CuDNN Pooling Backward

Build 4D tensors using NCHW provided. Fill the input with random data using the cuRAND library. Then, calculate the backward output dimensions and set up a 4d tensor for output. Finally, return the function to run the operation with backward propagation.

See
See forward for parameter details

API Reference

Contributing

This section is coming soon. Please check back later.

Licensing

Dellve CuDNN is licensed to you under the MIT License:

Important

Permission is hereby granted, free of charge, to any person obtaining a copy of this software and associated documentation files (the “Software”), to deal in the Software without restriction, including without limitation the rights to use, copy, modify, merge, publish, distribute, sublicense, and/or sell copies of the Software, and to permit persons to whom the Software is furnished to do so, subject to the following conditions:

The above copyright notice and this permission notice shall be included in all copies or substantial portions of the Software.

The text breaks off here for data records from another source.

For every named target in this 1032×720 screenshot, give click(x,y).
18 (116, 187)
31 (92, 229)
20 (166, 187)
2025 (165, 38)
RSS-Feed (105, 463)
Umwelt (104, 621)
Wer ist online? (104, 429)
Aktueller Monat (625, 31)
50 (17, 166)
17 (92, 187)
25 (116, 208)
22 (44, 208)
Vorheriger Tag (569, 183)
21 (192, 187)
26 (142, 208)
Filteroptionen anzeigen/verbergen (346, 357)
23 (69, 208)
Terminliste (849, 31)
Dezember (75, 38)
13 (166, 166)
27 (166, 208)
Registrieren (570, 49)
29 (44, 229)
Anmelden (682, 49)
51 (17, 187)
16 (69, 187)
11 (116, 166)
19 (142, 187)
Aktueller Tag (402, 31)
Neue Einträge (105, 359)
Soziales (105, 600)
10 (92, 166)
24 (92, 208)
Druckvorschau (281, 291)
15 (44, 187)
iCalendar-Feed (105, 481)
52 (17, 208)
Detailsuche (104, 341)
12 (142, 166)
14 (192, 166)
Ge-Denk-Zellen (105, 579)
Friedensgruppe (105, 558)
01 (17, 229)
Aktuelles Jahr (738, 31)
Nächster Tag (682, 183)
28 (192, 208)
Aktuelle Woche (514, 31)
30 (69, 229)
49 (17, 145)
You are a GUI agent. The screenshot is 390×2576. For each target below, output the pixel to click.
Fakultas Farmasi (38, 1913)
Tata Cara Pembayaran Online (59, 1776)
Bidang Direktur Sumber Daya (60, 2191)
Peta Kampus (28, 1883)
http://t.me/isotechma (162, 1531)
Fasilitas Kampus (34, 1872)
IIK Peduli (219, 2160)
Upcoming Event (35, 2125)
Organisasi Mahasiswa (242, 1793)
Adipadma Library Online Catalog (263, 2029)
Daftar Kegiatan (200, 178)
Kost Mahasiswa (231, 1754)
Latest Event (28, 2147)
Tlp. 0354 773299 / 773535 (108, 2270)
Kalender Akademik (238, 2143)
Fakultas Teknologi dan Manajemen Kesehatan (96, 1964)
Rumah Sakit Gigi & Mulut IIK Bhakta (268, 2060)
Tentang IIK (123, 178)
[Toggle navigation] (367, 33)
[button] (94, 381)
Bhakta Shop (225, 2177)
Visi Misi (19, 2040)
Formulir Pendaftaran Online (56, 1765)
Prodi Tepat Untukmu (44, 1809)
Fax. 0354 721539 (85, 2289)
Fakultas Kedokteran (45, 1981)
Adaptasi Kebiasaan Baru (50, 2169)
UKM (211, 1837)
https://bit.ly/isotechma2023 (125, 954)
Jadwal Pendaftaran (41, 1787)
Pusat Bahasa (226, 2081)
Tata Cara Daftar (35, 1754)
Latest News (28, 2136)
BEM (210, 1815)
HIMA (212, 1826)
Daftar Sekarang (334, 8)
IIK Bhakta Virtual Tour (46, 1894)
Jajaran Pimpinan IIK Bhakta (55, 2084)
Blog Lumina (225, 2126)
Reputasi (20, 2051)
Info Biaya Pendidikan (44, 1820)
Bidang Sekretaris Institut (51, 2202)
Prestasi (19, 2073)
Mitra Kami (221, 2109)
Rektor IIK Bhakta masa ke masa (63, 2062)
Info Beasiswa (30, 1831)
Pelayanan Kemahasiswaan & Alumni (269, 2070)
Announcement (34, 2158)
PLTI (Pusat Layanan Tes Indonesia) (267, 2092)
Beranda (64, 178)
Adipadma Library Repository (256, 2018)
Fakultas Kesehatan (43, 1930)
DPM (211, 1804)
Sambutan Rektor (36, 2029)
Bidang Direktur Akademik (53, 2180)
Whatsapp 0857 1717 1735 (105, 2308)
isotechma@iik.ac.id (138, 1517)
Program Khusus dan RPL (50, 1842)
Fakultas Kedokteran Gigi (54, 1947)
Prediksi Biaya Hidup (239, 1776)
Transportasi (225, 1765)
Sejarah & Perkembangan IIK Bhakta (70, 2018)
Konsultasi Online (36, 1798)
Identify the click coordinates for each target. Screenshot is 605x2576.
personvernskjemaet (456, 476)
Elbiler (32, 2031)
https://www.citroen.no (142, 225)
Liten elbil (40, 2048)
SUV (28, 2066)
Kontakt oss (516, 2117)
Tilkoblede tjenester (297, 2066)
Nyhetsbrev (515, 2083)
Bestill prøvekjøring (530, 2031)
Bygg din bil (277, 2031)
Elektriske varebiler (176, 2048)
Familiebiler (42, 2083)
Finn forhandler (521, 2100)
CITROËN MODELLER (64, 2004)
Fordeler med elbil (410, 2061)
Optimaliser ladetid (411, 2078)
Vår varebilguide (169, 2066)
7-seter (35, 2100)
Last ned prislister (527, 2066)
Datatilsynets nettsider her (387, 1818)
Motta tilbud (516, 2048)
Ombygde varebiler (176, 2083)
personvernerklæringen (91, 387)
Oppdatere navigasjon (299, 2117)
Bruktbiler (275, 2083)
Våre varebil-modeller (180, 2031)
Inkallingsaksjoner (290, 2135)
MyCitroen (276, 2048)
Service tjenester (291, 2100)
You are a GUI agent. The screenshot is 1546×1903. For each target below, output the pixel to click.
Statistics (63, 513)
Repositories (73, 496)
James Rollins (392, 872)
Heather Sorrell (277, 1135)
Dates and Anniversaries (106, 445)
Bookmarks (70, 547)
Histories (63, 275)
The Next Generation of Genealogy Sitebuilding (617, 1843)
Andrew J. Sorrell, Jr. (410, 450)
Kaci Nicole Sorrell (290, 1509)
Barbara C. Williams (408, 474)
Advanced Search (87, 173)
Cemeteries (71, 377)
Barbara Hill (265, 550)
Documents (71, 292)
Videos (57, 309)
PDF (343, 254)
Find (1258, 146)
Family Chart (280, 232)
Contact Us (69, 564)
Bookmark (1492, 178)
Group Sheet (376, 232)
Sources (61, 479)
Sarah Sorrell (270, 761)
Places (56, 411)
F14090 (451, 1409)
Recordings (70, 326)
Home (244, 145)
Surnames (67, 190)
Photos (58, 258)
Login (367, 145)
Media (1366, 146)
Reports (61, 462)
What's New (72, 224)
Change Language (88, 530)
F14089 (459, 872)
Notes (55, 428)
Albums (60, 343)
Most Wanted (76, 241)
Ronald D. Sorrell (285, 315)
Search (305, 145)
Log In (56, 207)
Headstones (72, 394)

THE SOFTWARE IS PROVIDED “AS IS”, WITHOUT WARRANTY OF ANY KIND, EXPRESS OR IMPLIED, INCLUDING BUT NOT LIMITED TO THE WARRANTIES OF MERCHANTABILITY, FITNESS FOR A PARTICULAR PURPOSE AND NONINFRINGEMENT. IN NO EVENT SHALL THE AUTHORS OR COPYRIGHT HOLDERS BE LIABLE FOR ANY CLAIM, DAMAGES OR OTHER LIABILITY, WHETHER IN AN ACTION OF CONTRACT, TORT OR OTHERWISE, ARISING FROM, OUT OF OR IN CONNECTION WITH THE SOFTWARE OR THE USE OR OTHER DEALINGS IN THE SOFTWARE.